One of the great things about Moodle (other than the number of databases it can use!) is the way that courses can be easily created and edited.  One of its best features is the edit button that can be found at the top of many pages.  Administrators and course managers can push this button and quickly add and remove functionality to redesign a course or a site within seconds.

This blog post is the first in a series of two (but might even extend to three) that aims to answer the question of: how does the Moodle block editing magic work?  To answer this question I found that it was useful to split this big question into a number of smaller questions.  These are: how are blocks presented to the user?, how are block layouts stored in the Moodle database?, and what happens when the user clicks on the edit button and makes changes to the layout of a site or a course?

There are two reasons for wanting to answer to these questions.  The first is that knowing something about this key part of Moodle might help me to understand more about its architecture which might help me in the future if I have to make any changes as a part of the EU4ALL project.  The second is pure curiosity, particularly regarding the database tables and structures - I would like to know how they work.

There are two broad approaches that I could take to answer these questions: look at things from the top down, or from the bottom up.  I could either look at how the user interfaces are created, or I could have a look at the database to see if I can find data tables that might be used to store data that is used when the Moodle user interface is created.  In the end I used a combination of top down and bottom up approaches to understand a bit of what is going on.

This post will present what I have learnt about how Moodle presents blocks.  The second post will be about what I have found out about the database and how it works (in relation to Moodle blocks) and what happens when you click on the various block editing icons.

There will be load of detail which will remain unsaid and I’ll be skipping over loads of code subtleties that I haven’t yet fully understood!  I’ll also be opinionated, so advance apologies to and Moodle developers who I might inadvertently offend.  I hope my opinions are received with positive spirit, which is the way that they are intended.

## Introducing blocks

Blocks are bits of functionality which sit on either side of a Moodle site or course.  They can do loads of stuff: provide information to students about their assignment dates, and provide access to discussion forums.  When first looking at Moodleworld, I had to pause a moment to distinguish between blocks, resources and activities.  Blocks, it might be argued, are pieces of functionality that can support your learning, whilst activities and resources may be a central part of your learning (but don’t quote me on that!)

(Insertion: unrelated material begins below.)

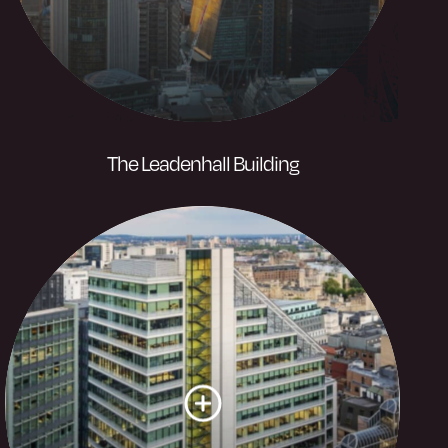
The Leadenhall Building
A London landmark rising 224m above
the City of London. Its iconic stature
provides home to industry leading
businesses.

Not long after starting looking at the blocks code, I discovered a developer page on the subject.  This was useful.  I soon found out that apparently there are plans to improve the block system for the next version of Moodle.  The developers have created an interestingly phrased bug to help guide the development of the next release.  This said, all the investigations reported here relate to version 1.9+, so things may very well have moved on.

## Looking at Index

Blocks can be used in at least two different ways: on the main Moodle site area (which is seen when you enter a URL which corresponds to a Moodle installation) and within individual courses.  I immediately suspect that there is some code that is common between both of them.  To make things easy for myself, I’ve decided (after a number of experiments) to look at how blocks are created for a Moodle site.

To start to figure out how things work the first place that I look at is the index.php file.  (I must confess that I actually started to try to figure out what happened when you click on the editing button, but this proved to be too tough, so I backtracked…)

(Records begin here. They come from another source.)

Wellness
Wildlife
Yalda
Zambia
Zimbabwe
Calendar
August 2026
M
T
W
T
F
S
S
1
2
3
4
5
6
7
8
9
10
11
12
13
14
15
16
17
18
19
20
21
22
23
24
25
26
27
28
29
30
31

So, what does the index.php file do?  I soon discover a variable called $PAGE and asked the innocuous question of ‘why are some Moodle variables in UPPERCASE and others in lowercase?’ I discover an answer in the Moodle coding guidelines. Anything that is in uppercase appears to be global variables. I try to find a page that describes the purpose of the different global variables, but I fail, instead uncovering a reference to session variables, leaving me wondering what the$PAGE class is all about.

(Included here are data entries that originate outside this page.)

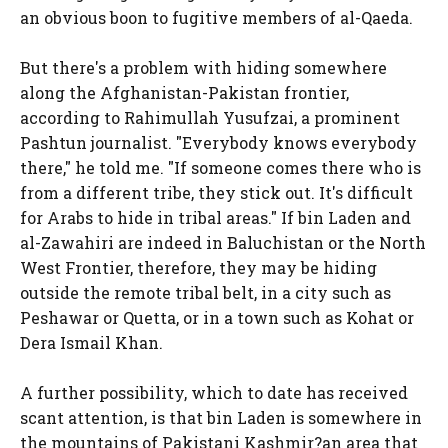
an obvious boon to fugitive members of al-Qaeda.
But there's a problem with hiding somewhere
along the Afghanistan-Pakistan frontier,
according to Rahimullah Yusufzai, a prominent
Pashtun journalist. "Everybody knows everybody
there," he told me. "If someone comes there who is
from a different tribe, they stick out. It's difficult
for Arabs to hide in tribal areas." If bin Laden and
al-Zawahiri are indeed in Baluchistan or the North
West Frontier, therefore, they may be hiding
outside the remote tribal belt, in a city such as
Peshawar or Quetta, or in a town such as Kohat or
Dera Ismail Khan.
A further possibility, which to date has received
scant attention, is that bin Laden is somewhere in
the mountains of Pakistani Kashmir?an area that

Pressing on I see that there are some functions that seem to calculate the width of the left and the right hand areas where the blocks are displayed.  There is also some code that seems to generate some standard HTML for a header (showing the Moodle instance title and login info).

The index page then changes from PHP to HTML and I’m presented with a table.  This surprises me a little.  Tables shouldn’t really be used for formatting and instead should only be used to present data.  It seems that the table is used to format the different portions of the screen, dividing it unto the left hand bunch of columns, a centre part where stuff is displayed, and a right hand column.

It appears that the code that co-ordinates the printing of the left and right blocks is very similar, with the only difference being different parameters to indicate whether things appear on the left, and things appear on the right.

The index file itself doesn’t seem to display very much, so obviously the code that creates the HTML for the different blocks is to be found in other parts of the Moodle programming.

## Seeding program behaviour

To begin to explore how different blocks are created I decide to create some test data.  I add a single block to the front page of Moodle and position it at the top on the right hand side:

Knowing that I have one block that will be displayed, I can the trace through the code when the ‘create right hand side’ code is executed using my NuSphere debugger to see what is called and when.

One thing that I’m rather surprised about is how much I use the different views that my debugger offers.  It really helps me to begin learn about the structure of the codebase and the interdependencies between the different files and functions.

## Trying to understand the classes

It soon becomes apparent that the developers are making use of some object-oriented programming features.  In my opinion I think this is exactly the right thing to do.  I hold the view that if you define the problem in the right way then its solution (in terms of writing the code that connects the different definitions together) can be easy, providing that you write things well (this said, I do come from a culture of Java and C# and brought up, initially, on a diet of Pascal).

After some probing around there seem to be two libraries that seem to be immediately important to know about: weblib and blocklib.  The comments at the top of weblib describes it as ‘library of all general-purpose Moodle PHP functions and constants that produce HTML output’.  Blocklib is described as, ‘all the necessary stuff to use blocks in course pages’.

In index, there is a call to a function called blocks_setup (blocks, I discover, can be pinned true, pinned both, or pinned false – block pinning is associated to lessons, something that I haven’t studied).  This function appears to call another function named   blocks_get_by_page (passing it the \$PAGE global).  This function returns a data structure that contains two arrays.  One array is called l and the other is called r.  I’m assuming here that array data has been pulled from the database.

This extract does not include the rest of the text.